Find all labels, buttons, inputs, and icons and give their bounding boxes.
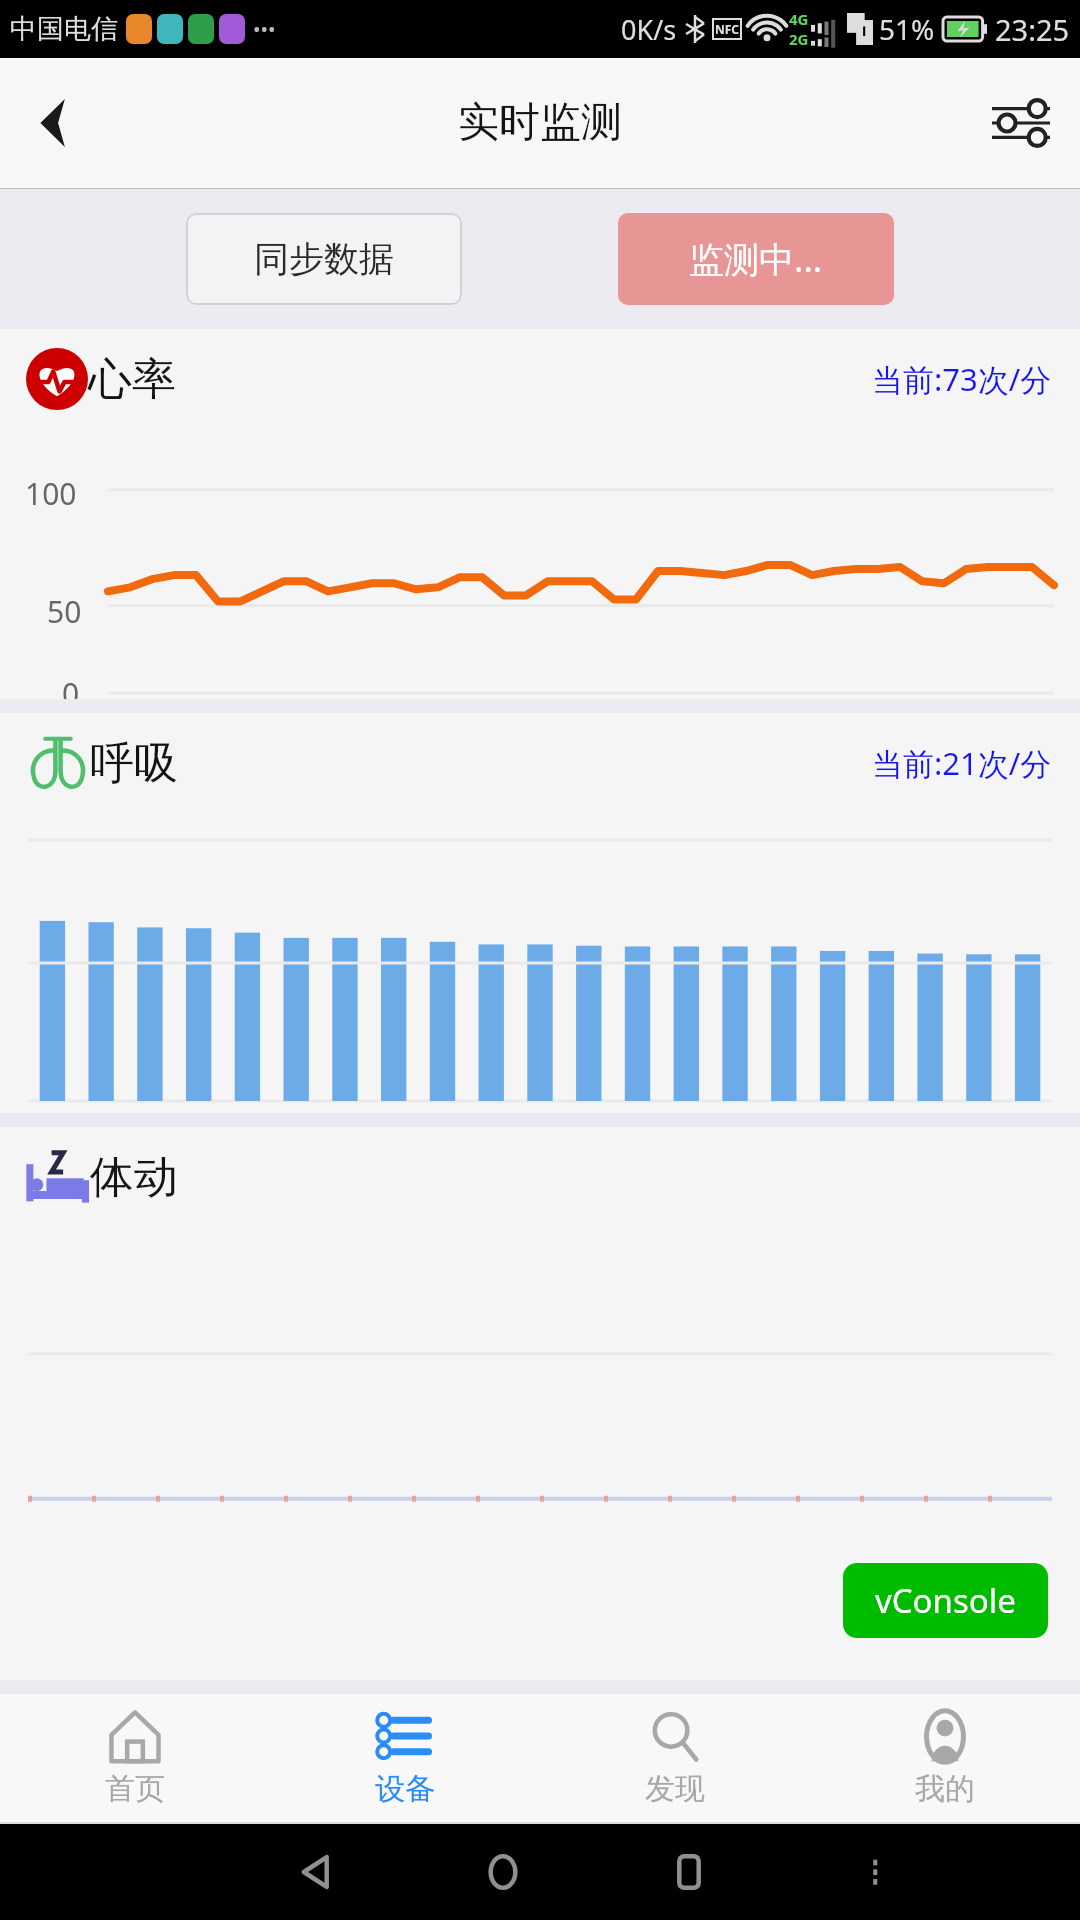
staticText: 实时监测 (458, 97, 622, 149)
staticText: 23:25 (995, 10, 1070, 49)
staticText: NFC (715, 21, 740, 37)
staticText: 监测中... (689, 235, 823, 283)
staticText: 2G (789, 29, 809, 49)
staticText: 当前:73次/分 (872, 358, 1052, 400)
button[interactable]: 首页 (0, 1694, 270, 1822)
button[interactable]: 监测中... (618, 213, 894, 305)
button[interactable]: Recents (596, 1824, 782, 1920)
button[interactable]: Home (410, 1824, 596, 1920)
staticText: 体动 (90, 1150, 178, 1205)
staticText: vConsole (875, 1578, 1016, 1623)
staticText: 100 (25, 473, 77, 514)
staticText: 心率 (88, 352, 176, 407)
staticText: 51% (879, 10, 935, 48)
staticText: 设备 (375, 1770, 435, 1808)
button[interactable]: Back (14, 83, 94, 163)
button[interactable]: 我的 (810, 1694, 1080, 1822)
staticText: 呼吸 (90, 736, 178, 791)
staticText: 4G (789, 9, 809, 29)
staticText: 0 (62, 673, 80, 714)
staticText: 0K/s (621, 11, 677, 48)
staticText: ••• (253, 16, 276, 43)
staticText: 同步数据 (254, 237, 394, 281)
button[interactable]: 发现 (540, 1694, 810, 1822)
button[interactable]: Settings (976, 78, 1066, 168)
button[interactable]: More options (782, 1824, 968, 1920)
staticText: 发现 (645, 1770, 705, 1808)
button[interactable]: Back (224, 1824, 410, 1920)
staticText: 50 (47, 591, 82, 632)
staticText: 中国电信 (10, 12, 118, 46)
button[interactable]: 设备 (270, 1694, 540, 1822)
staticText: 首页 (105, 1770, 165, 1808)
button[interactable]: 同步数据 (186, 213, 462, 305)
staticText: 当前:21次/分 (872, 742, 1052, 784)
staticText: 我的 (915, 1770, 975, 1808)
button[interactable]: vConsole (843, 1563, 1048, 1638)
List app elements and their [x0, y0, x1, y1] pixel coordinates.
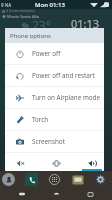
- button[interactable]: Settings: [94, 173, 107, 186]
- button[interactable]: Screenshot: [5, 131, 104, 152]
- staticText: Mon 01:13: [35, 1, 65, 9]
- button[interactable]: Sound on: [80, 153, 104, 171]
- staticText: Power off: [32, 49, 61, 58]
- staticText: Monte Santa Alta: [7, 14, 40, 19]
- staticText: Power off and restart: [32, 71, 95, 80]
- button[interactable]: Phone: [25, 173, 38, 186]
- button[interactable]: Silent: [8, 153, 32, 171]
- button[interactable]: Turn on Airplane mode: [5, 87, 104, 108]
- staticText: A Coruna workspace: [6, 9, 35, 13]
- button[interactable]: Vibrate: [44, 153, 68, 171]
- button[interactable]: Messages: [71, 173, 84, 186]
- staticText: Torch: [32, 115, 49, 124]
- button[interactable]: All apps: [48, 173, 61, 186]
- button[interactable]: Torch: [5, 109, 104, 130]
- staticText: Screenshot: [32, 137, 65, 146]
- button[interactable]: Recents: [78, 188, 102, 200]
- button[interactable]: Home: [44, 188, 68, 200]
- staticText: 23°: [32, 17, 51, 33]
- button[interactable]: Power off: [5, 43, 104, 64]
- staticText: 01:13: [71, 16, 100, 31]
- staticText: Turn on Airplane mode: [32, 93, 101, 102]
- button[interactable]: Power off and restart: [5, 65, 104, 86]
- button[interactable]: Contacts: [2, 173, 15, 186]
- button[interactable]: Back: [10, 188, 34, 200]
- staticText: Phone options: [10, 32, 51, 40]
- staticText: 9 NA: [1, 2, 12, 8]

▸ **EXERCISE INSTRUCTIONS**: Leave the pictures out, and retype exactly the lines from the one containing "List app elements" through the last line of the entries above, both included.

▸ **ANSWER SPACE**:
List app elements and their [x0, y0, x1, y1] pixel coordinates.
- button[interactable]: Settings: [94, 173, 107, 186]
- button[interactable]: Screenshot: [5, 131, 104, 152]
- staticText: Mon 01:13: [35, 1, 65, 9]
- button[interactable]: Sound on: [80, 153, 104, 171]
- staticText: Power off: [32, 49, 61, 58]
- staticText: Monte Santa Alta: [7, 14, 40, 19]
- staticText: Power off and restart: [32, 71, 95, 80]
- button[interactable]: Phone: [25, 173, 38, 186]
- button[interactable]: Silent: [8, 153, 32, 171]
- button[interactable]: Turn on Airplane mode: [5, 87, 104, 108]
- staticText: A Coruna workspace: [6, 9, 35, 13]
- button[interactable]: Vibrate: [44, 153, 68, 171]
- button[interactable]: Messages: [71, 173, 84, 186]
- staticText: Torch: [32, 115, 49, 124]
- button[interactable]: All apps: [48, 173, 61, 186]
- button[interactable]: Torch: [5, 109, 104, 130]
- staticText: Screenshot: [32, 137, 65, 146]
- button[interactable]: Recents: [78, 188, 102, 200]
- button[interactable]: Home: [44, 188, 68, 200]
- staticText: 23°: [32, 17, 51, 33]
- button[interactable]: Power off: [5, 43, 104, 64]
- staticText: 01:13: [71, 16, 100, 31]
- staticText: Turn on Airplane mode: [32, 93, 101, 102]
- button[interactable]: Power off and restart: [5, 65, 104, 86]
- button[interactable]: Contacts: [2, 173, 15, 186]
- button[interactable]: Back: [10, 188, 34, 200]
- staticText: Phone options: [10, 32, 51, 40]
- staticText: 9 NA: [1, 2, 12, 8]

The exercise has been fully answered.